▶ **WHAT TO PRODUCE**: Transcribe every entry word for word, leaving out all images.

Stored data entries
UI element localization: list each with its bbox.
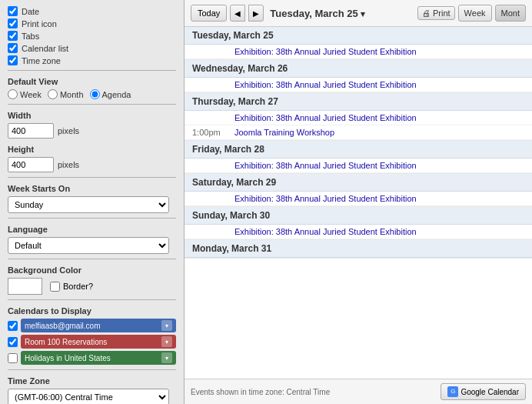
title-dropdown-icon[interactable]: ▾: [361, 9, 365, 18]
day-block-1: Wednesday, March 26 Exhibition: 38th Ann…: [185, 60, 532, 93]
cal-name-0: melfiaasb@gmail.com: [25, 322, 101, 330]
cal-checkbox-1[interactable]: [8, 337, 18, 347]
day-header-0: Tuesday, March 25: [185, 27, 532, 45]
timezone-select[interactable]: (GMT-06:00) Central Time: [8, 389, 169, 404]
language-row: Default: [8, 237, 176, 254]
timezone-note: Events shown in time zone: Central Time: [191, 388, 330, 396]
day-header-3: Friday, March 28: [185, 141, 532, 159]
cb-timezone-checkbox[interactable]: [8, 55, 18, 65]
print-button[interactable]: 🖨 Print: [417, 6, 455, 20]
default-view-label: Default View: [8, 77, 176, 86]
event-row-3-0: Exhibition: 38th Annual Juried Student E…: [185, 159, 532, 173]
event-row-5-0: Exhibition: 38th Annual Juried Student E…: [185, 225, 532, 239]
default-view-radio-group: Week Month Agenda: [8, 89, 176, 99]
cal-dropdown-2[interactable]: ▾: [161, 352, 172, 363]
border-check[interactable]: Border?: [50, 282, 93, 292]
prev-button[interactable]: ◀: [230, 5, 245, 22]
timezone-row: (GMT-06:00) Central Time: [8, 389, 176, 404]
event-title-1-0[interactable]: Exhibition: 38th Annual Juried Student E…: [234, 80, 417, 89]
event-title-0-0[interactable]: Exhibition: 38th Annual Juried Student E…: [234, 47, 417, 56]
radio-agenda[interactable]: Agenda: [90, 89, 131, 99]
cal-name-1: Room 100 Reservations: [25, 338, 107, 346]
event-title-2-1[interactable]: Joomla Training Workshop: [234, 128, 334, 137]
printer-icon: 🖨: [422, 8, 431, 18]
language-label: Language: [8, 225, 176, 234]
cb-tabs-checkbox[interactable]: [8, 31, 18, 41]
cal-label-1: Room 100 Reservations ▾: [21, 335, 176, 349]
cal-item-2: Holidays in United States ▾: [8, 351, 176, 365]
week-view-button[interactable]: Week: [458, 5, 492, 22]
google-icon: G: [447, 386, 458, 397]
day-header-2: Thursday, March 27: [185, 93, 532, 111]
calendar-title: Tuesday, March 25 ▾: [267, 8, 414, 19]
radio-month[interactable]: Month: [48, 89, 84, 99]
checkbox-row-cb-timezone: Time zone: [8, 55, 176, 65]
checkbox-row-cb-print: Print icon: [8, 18, 176, 28]
width-label: Width: [8, 111, 176, 120]
cal-item-0: melfiaasb@gmail.com ▾: [8, 319, 176, 332]
checkbox-row-cb-callist: Calendar list: [8, 43, 176, 53]
week-starts-label: Week Starts On: [8, 184, 176, 193]
week-starts-row: Sunday Monday Tuesday: [8, 196, 176, 213]
timezone-label: Time Zone: [8, 376, 176, 386]
cb-tabs-label: Tabs: [22, 32, 39, 41]
day-header-4: Saturday, March 29: [185, 174, 532, 192]
cal-item-1: Room 100 Reservations ▾: [8, 335, 176, 349]
cal-checkbox-0[interactable]: [8, 321, 18, 331]
day-block-6: Monday, March 31: [185, 240, 532, 259]
next-button[interactable]: ▶: [248, 5, 264, 22]
checkbox-row-cb-date: Date: [8, 6, 176, 16]
event-time-2-1: 1:00pm: [192, 128, 234, 137]
width-row: pixels: [8, 123, 176, 139]
cals-label: Calendars to Display: [8, 306, 176, 316]
week-starts-select[interactable]: Sunday Monday Tuesday: [8, 196, 169, 213]
event-row-0-0: Exhibition: 38th Annual Juried Student E…: [185, 45, 532, 59]
event-row-2-0: Exhibition: 38th Annual Juried Student E…: [185, 111, 532, 125]
bg-color-row: Border?: [8, 278, 176, 295]
calendar-header: Today ◀ ▶ Tuesday, March 25 ▾ 🖨 Print We…: [185, 0, 532, 27]
day-block-0: Tuesday, March 25 Exhibition: 38th Annua…: [185, 27, 532, 60]
google-calendar-button[interactable]: G Google Calendar: [441, 383, 526, 400]
settings-panel: DatePrint iconTabsCalendar listTime zone…: [0, 0, 185, 404]
cal-checkbox-2[interactable]: [8, 353, 18, 363]
calendar-panel: Today ◀ ▶ Tuesday, March 25 ▾ 🖨 Print We…: [185, 0, 532, 404]
height-input[interactable]: [8, 157, 54, 172]
cb-print-checkbox[interactable]: [8, 18, 18, 28]
event-title-2-0[interactable]: Exhibition: 38th Annual Juried Student E…: [234, 113, 417, 122]
cb-date-checkbox[interactable]: [8, 6, 18, 16]
height-label: Height: [8, 145, 176, 154]
day-header-5: Sunday, March 30: [185, 207, 532, 225]
cb-timezone-label: Time zone: [22, 56, 61, 65]
event-title-3-0[interactable]: Exhibition: 38th Annual Juried Student E…: [234, 161, 417, 170]
radio-week[interactable]: Week: [8, 89, 42, 99]
cal-label-2: Holidays in United States ▾: [21, 351, 176, 365]
day-header-1: Wednesday, March 26: [185, 60, 532, 78]
cb-print-label: Print icon: [22, 19, 57, 28]
event-row-1-0: Exhibition: 38th Annual Juried Student E…: [185, 78, 532, 92]
cal-dropdown-0[interactable]: ▾: [161, 320, 172, 331]
cb-date-label: Date: [22, 7, 39, 16]
checkbox-row-cb-tabs: Tabs: [8, 31, 176, 41]
day-block-3: Friday, March 28 Exhibition: 38th Annual…: [185, 141, 532, 174]
height-pixels: pixels: [58, 160, 79, 169]
cb-callist-checkbox[interactable]: [8, 43, 18, 53]
today-button[interactable]: Today: [191, 5, 227, 22]
color-picker[interactable]: [8, 278, 42, 295]
day-block-2: Thursday, March 27 Exhibition: 38th Annu…: [185, 93, 532, 141]
cal-label-0: melfiaasb@gmail.com ▾: [21, 319, 176, 332]
cb-callist-label: Calendar list: [22, 44, 68, 53]
cal-dropdown-1[interactable]: ▾: [161, 336, 172, 347]
event-title-5-0[interactable]: Exhibition: 38th Annual Juried Student E…: [234, 227, 417, 236]
event-title-4-0[interactable]: Exhibition: 38th Annual Juried Student E…: [234, 194, 417, 203]
width-input[interactable]: [8, 123, 54, 139]
day-block-5: Sunday, March 30 Exhibition: 38th Annual…: [185, 207, 532, 240]
month-view-button[interactable]: Mont: [495, 5, 526, 22]
language-select[interactable]: Default: [8, 237, 169, 254]
day-header-6: Monday, March 31: [185, 240, 532, 258]
bg-color-label: Background Color: [8, 265, 176, 275]
height-row: pixels: [8, 157, 176, 172]
width-pixels: pixels: [58, 126, 79, 135]
cal-name-2: Holidays in United States: [25, 354, 111, 362]
calendars-section: melfiaasb@gmail.com ▾ Room 100 Reservati…: [8, 319, 176, 365]
event-row-2-1: 1:00pm Joomla Training Workshop: [185, 125, 532, 140]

▶ **RESULT OF THE EXERCISE**:
UI element localization: list each with its bbox.
title-dropdown-icon[interactable]: ▾: [361, 9, 365, 18]
day-block-1: Wednesday, March 26 Exhibition: 38th Ann…: [185, 60, 532, 93]
cal-name-0: melfiaasb@gmail.com: [25, 322, 101, 330]
cal-checkbox-1[interactable]: [8, 337, 18, 347]
day-header-0: Tuesday, March 25: [185, 27, 532, 45]
timezone-select[interactable]: (GMT-06:00) Central Time: [8, 389, 169, 404]
language-row: Default: [8, 237, 176, 254]
timezone-note: Events shown in time zone: Central Time: [191, 388, 330, 396]
day-header-3: Friday, March 28: [185, 141, 532, 159]
cb-timezone-checkbox[interactable]: [8, 55, 18, 65]
print-button[interactable]: 🖨 Print: [417, 6, 455, 20]
default-view-label: Default View: [8, 77, 176, 86]
event-row-3-0: Exhibition: 38th Annual Juried Student E…: [185, 159, 532, 173]
event-row-5-0: Exhibition: 38th Annual Juried Student E…: [185, 225, 532, 239]
default-view-radio-group: Week Month Agenda: [8, 89, 176, 99]
cal-dropdown-2[interactable]: ▾: [161, 352, 172, 363]
border-check[interactable]: Border?: [50, 282, 93, 292]
prev-button[interactable]: ◀: [230, 5, 245, 22]
timezone-row: (GMT-06:00) Central Time: [8, 389, 176, 404]
event-title-1-0[interactable]: Exhibition: 38th Annual Juried Student E…: [234, 80, 417, 89]
event-title-0-0[interactable]: Exhibition: 38th Annual Juried Student E…: [234, 47, 417, 56]
radio-agenda[interactable]: Agenda: [90, 89, 131, 99]
cal-name-1: Room 100 Reservations: [25, 338, 107, 346]
event-title-2-1[interactable]: Joomla Training Workshop: [234, 128, 334, 137]
printer-icon: 🖨: [422, 8, 431, 18]
language-label: Language: [8, 225, 176, 234]
cb-tabs-checkbox[interactable]: [8, 31, 18, 41]
cal-label-1: Room 100 Reservations ▾: [21, 335, 176, 349]
cal-item-2: Holidays in United States ▾: [8, 351, 176, 365]
week-view-button[interactable]: Week: [458, 5, 492, 22]
google-icon: G: [447, 386, 458, 397]
day-header-2: Thursday, March 27: [185, 93, 532, 111]
calendar-title: Tuesday, March 25 ▾: [267, 8, 414, 19]
radio-month[interactable]: Month: [48, 89, 84, 99]
checkbox-row-cb-timezone: Time zone: [8, 55, 176, 65]
checkbox-row-cb-print: Print icon: [8, 18, 176, 28]
width-label: Width: [8, 111, 176, 120]
cal-item-0: melfiaasb@gmail.com ▾: [8, 319, 176, 332]
checkbox-row-cb-callist: Calendar list: [8, 43, 176, 53]
week-starts-label: Week Starts On: [8, 184, 176, 193]
week-starts-row: Sunday Monday Tuesday: [8, 196, 176, 213]
timezone-label: Time Zone: [8, 376, 176, 386]
cb-tabs-label: Tabs: [22, 32, 39, 41]
day-header-4: Saturday, March 29: [185, 174, 532, 192]
cal-item-1: Room 100 Reservations ▾: [8, 335, 176, 349]
cal-checkbox-0[interactable]: [8, 321, 18, 331]
day-block-6: Monday, March 31: [185, 240, 532, 259]
next-button[interactable]: ▶: [248, 5, 264, 22]
checkbox-row-cb-date: Date: [8, 6, 176, 16]
event-time-2-1: 1:00pm: [192, 128, 234, 137]
width-row: pixels: [8, 123, 176, 139]
cals-label: Calendars to Display: [8, 306, 176, 316]
week-starts-select[interactable]: Sunday Monday Tuesday: [8, 196, 169, 213]
event-row-0-0: Exhibition: 38th Annual Juried Student E…: [185, 45, 532, 59]
event-row-2-0: Exhibition: 38th Annual Juried Student E…: [185, 111, 532, 125]
bg-color-row: Border?: [8, 278, 176, 295]
calendar-header: Today ◀ ▶ Tuesday, March 25 ▾ 🖨 Print We…: [185, 0, 532, 27]
day-block-0: Tuesday, March 25 Exhibition: 38th Annua…: [185, 27, 532, 60]
google-calendar-button[interactable]: G Google Calendar: [441, 383, 526, 400]
settings-panel: DatePrint iconTabsCalendar listTime zone…: [0, 0, 185, 404]
cal-checkbox-2[interactable]: [8, 353, 18, 363]
calendar-panel: Today ◀ ▶ Tuesday, March 25 ▾ 🖨 Print We…: [185, 0, 532, 404]
height-input[interactable]: [8, 157, 54, 172]
cb-print-checkbox[interactable]: [8, 18, 18, 28]
event-title-2-0[interactable]: Exhibition: 38th Annual Juried Student E…: [234, 113, 417, 122]
cb-date-checkbox[interactable]: [8, 6, 18, 16]
height-label: Height: [8, 145, 176, 154]
day-header-5: Sunday, March 30: [185, 207, 532, 225]
cb-timezone-label: Time zone: [22, 56, 61, 65]
event-title-3-0[interactable]: Exhibition: 38th Annual Juried Student E…: [234, 161, 417, 170]
radio-week[interactable]: Week: [8, 89, 42, 99]
cal-label-2: Holidays in United States ▾: [21, 351, 176, 365]
day-header-1: Wednesday, March 26: [185, 60, 532, 78]
cb-print-label: Print icon: [22, 19, 57, 28]
event-row-1-0: Exhibition: 38th Annual Juried Student E…: [185, 78, 532, 92]
cal-dropdown-0[interactable]: ▾: [161, 320, 172, 331]
cb-date-label: Date: [22, 7, 39, 16]
checkbox-row-cb-tabs: Tabs: [8, 31, 176, 41]
day-block-3: Friday, March 28 Exhibition: 38th Annual…: [185, 141, 532, 174]
height-pixels: pixels: [58, 160, 79, 169]
cb-callist-checkbox[interactable]: [8, 43, 18, 53]
today-button[interactable]: Today: [191, 5, 227, 22]
color-picker[interactable]: [8, 278, 42, 295]
day-block-2: Thursday, March 27 Exhibition: 38th Annu…: [185, 93, 532, 141]
cal-label-0: melfiaasb@gmail.com ▾: [21, 319, 176, 332]
cb-callist-label: Calendar list: [22, 44, 68, 53]
cal-dropdown-1[interactable]: ▾: [161, 336, 172, 347]
event-title-5-0[interactable]: Exhibition: 38th Annual Juried Student E…: [234, 227, 417, 236]
event-title-4-0[interactable]: Exhibition: 38th Annual Juried Student E…: [234, 194, 417, 203]
width-input[interactable]: [8, 123, 54, 139]
day-block-5: Sunday, March 30 Exhibition: 38th Annual…: [185, 207, 532, 240]
month-view-button[interactable]: Mont: [495, 5, 526, 22]
language-select[interactable]: Default: [8, 237, 169, 254]
day-header-6: Monday, March 31: [185, 240, 532, 258]
bg-color-label: Background Color: [8, 265, 176, 275]
height-row: pixels: [8, 157, 176, 172]
width-pixels: pixels: [58, 126, 79, 135]
cal-name-2: Holidays in United States: [25, 354, 111, 362]
calendars-section: melfiaasb@gmail.com ▾ Room 100 Reservati…: [8, 319, 176, 365]
event-row-2-1: 1:00pm Joomla Training Workshop: [185, 125, 532, 140]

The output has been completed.